By Douglas Hartung
Director, Global Software Research & Strategy
Diebold, Incorporated
“We need to be more innovative” is a rallying cry heard frequently throughout large organizations across industries. Unfortunately, we often see the capabilities and processes that created past growth can act to hamper new innovation unless recognized and managed effectively. In this article we will explore two ways large companies often let their existing organizational structure and processes stifle their organic innovation capabilities and explore how to work around these constraints.
Product Development is Different from Product Incubation
At some point in their development, most organizations have missed launch windows, overspent to reengineer products when important features were missing, launched a product unprofitably when pricing expectations were not met, or encountered any number of reasons a product launch was not considered successful. Frequently, these types of mistakes can be caught early in the process when subject matter experts are engaged. This mentality often leads to the formation of New Product Initiative Committees or other forms of cross-functional teams assembled to ensure that all business, sales, technical, and operational aspects have been considered as a new product moves through the development process.
This activity can be exceptionally valuable as part of the product development process. But this activity can also be detrimental to the rapid prototyping and testing of a “minimally viable product” as part of the Product Incubation process.
- It is important to keep an eye on the most critical questions to be answered as part of the incubation process:
- Is there a clear problem that is solved here?
- Is it a problem that is faced and articulated by a large group of customers?
- How is this problem being solved today?
- Is my solution to the problem demonstrably better?
The Product Incubation process must be focused on answering the WHO WHAT and WHY of a potential new product incubation project. The HOW and WHEN can be addressed later once the concept has been proven in a less formal and operationally rigorous setting. This is not to suggest that operational excellence is unimportant. It is. It’s just not important yet.
Project Management vs. Portfolio Management
Product Development in large organizations frequently follows a fairly traditional path. A business case is developed, business requirements are defined, a business analyst translates these to functional requirements, which drive out technical and operational requirements. We progress down a path of approving the requirements, moving to development, then testing, and then launching. Stopping anywhere along this path is seen as failure or wasted effort. The mindset: We are running a project through to completion or we are failing.

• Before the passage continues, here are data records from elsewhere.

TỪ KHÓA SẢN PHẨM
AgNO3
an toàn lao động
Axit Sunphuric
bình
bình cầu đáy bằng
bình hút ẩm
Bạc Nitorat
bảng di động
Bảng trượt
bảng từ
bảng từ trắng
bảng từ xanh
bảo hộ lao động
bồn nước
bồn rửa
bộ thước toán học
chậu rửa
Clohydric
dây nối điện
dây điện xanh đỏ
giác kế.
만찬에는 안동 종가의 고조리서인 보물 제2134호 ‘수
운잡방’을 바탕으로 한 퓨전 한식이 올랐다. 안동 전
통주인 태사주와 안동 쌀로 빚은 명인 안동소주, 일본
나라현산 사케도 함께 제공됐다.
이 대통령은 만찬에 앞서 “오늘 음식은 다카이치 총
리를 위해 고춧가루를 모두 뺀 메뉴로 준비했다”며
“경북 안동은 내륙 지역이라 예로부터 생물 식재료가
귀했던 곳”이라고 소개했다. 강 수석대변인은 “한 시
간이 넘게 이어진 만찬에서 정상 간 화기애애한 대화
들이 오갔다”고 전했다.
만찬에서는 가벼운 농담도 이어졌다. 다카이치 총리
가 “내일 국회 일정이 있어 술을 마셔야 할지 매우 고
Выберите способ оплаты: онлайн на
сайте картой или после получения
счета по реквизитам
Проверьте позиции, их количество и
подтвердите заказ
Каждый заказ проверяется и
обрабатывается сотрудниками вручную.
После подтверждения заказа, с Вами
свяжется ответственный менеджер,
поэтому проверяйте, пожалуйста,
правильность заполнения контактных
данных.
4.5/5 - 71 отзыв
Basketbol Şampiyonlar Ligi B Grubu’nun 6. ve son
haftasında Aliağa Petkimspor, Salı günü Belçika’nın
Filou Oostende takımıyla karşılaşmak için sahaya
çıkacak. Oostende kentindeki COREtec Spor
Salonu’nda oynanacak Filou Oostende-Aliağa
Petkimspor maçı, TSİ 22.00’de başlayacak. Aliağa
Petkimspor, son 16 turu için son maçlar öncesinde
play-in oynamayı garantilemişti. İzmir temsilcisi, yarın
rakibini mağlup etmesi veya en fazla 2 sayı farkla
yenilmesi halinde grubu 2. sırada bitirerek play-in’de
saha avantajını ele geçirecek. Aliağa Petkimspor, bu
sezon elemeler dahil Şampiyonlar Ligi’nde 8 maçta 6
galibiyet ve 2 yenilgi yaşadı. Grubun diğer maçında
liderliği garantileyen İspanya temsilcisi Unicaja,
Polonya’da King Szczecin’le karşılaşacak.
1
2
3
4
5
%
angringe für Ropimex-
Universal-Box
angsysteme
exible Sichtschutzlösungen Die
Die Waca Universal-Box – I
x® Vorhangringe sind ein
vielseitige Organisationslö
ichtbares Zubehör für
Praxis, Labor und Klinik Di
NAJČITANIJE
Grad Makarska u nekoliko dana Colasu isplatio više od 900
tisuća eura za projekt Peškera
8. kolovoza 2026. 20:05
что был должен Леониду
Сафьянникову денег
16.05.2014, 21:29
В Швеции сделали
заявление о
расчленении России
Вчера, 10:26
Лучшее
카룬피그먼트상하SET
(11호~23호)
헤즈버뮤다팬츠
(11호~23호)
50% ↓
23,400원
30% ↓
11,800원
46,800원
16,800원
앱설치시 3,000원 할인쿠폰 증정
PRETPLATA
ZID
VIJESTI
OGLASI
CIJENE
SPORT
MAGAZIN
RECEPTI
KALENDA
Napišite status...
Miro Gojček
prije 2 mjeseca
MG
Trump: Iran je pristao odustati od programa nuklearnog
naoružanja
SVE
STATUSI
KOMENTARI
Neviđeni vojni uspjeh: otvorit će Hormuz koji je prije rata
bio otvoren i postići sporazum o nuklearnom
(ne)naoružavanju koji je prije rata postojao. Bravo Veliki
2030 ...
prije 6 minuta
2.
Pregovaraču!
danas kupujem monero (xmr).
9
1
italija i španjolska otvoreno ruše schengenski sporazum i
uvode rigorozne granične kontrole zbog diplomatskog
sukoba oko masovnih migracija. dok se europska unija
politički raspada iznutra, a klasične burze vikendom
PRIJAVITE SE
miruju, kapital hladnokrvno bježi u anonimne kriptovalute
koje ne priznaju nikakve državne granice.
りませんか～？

Managing an innovation program is more about Portfolio Management. (And moving beyond the deploy or fail mindset) A lesson learned early in my career was when I was asked by a participating VP if I thought a particular initiative was going to be a big success. My response was that of the ten innovation projects we were managing I was fairly certain that 5-6 would fail, 3-4 would be marginally valuable, and 1-2 would be a big success. I suggested that if I could know which two would be profitable I’d stop work on the rest of them. But rather than grade me based on my guessing skills, let’s judge performance based on whether we quickly identify weaker projects and quickly repurpose resources towards other projects and activities quickly, and determine if the small number of successes generates returns sufficient given the overall cost of the innovation portfolio. Admittedly, this can feel like a very odd way to view the world in many settings. It certainly felt odd to the VP who wanted to judge success or failure on a per project basis (and you better hit 100%!)
John F. Kennedy is purported to have said that success has many fathers but failure is an orphan. This is particularly true in corporate new product development settings. But it needs to change: fail early, fail often, fail cheaply, capture the learnings and move on.
One way to make failure part of the process is by overtly planning for failure. Ways to make this a part of the process include using one of the following two tools:
- Require that any new product concept being developed include a short section that includes (a) “if this project fails it is likely to fail for one of these reasons”, and (b) “here is what we are putting in place to ensure that we are watching for these reasons and what we will do if we encounter them”.
- Steal a page from the medical and military communities. You probably don’t want to call it a Morbidity & Mortality Conference to learn why the project died. But creating a simple Lessons Learned document can be invaluable both for capturing learnings for future use but also as a mechanism for changing culture to look for and learn from these “failures” as an expected part of the innovation process.
There are numerous examples of large companies that excel at managing a portfolio of product innovation concepts as part of the process of new product development. And without question the product innovation process is a critical front end to ensuring that products brought into the development process are feasible and attractive to the customer. But these two activities require a very different approach and cultural orientation to work together effectively. Focusing on the key foundational success factors (what problem is solved, and why is this solution better?) and managing an innovation portfolio rather than discrete, “over-structured” projects, are just two of these important differences.
Douglas Hartung joined Diebold, Incorporated in 2014 and is the director of global software research and strategy. In this role, he is responsible for identifying, leading and evangelizing new business and product ventures to expand Diebold’s software portfolio.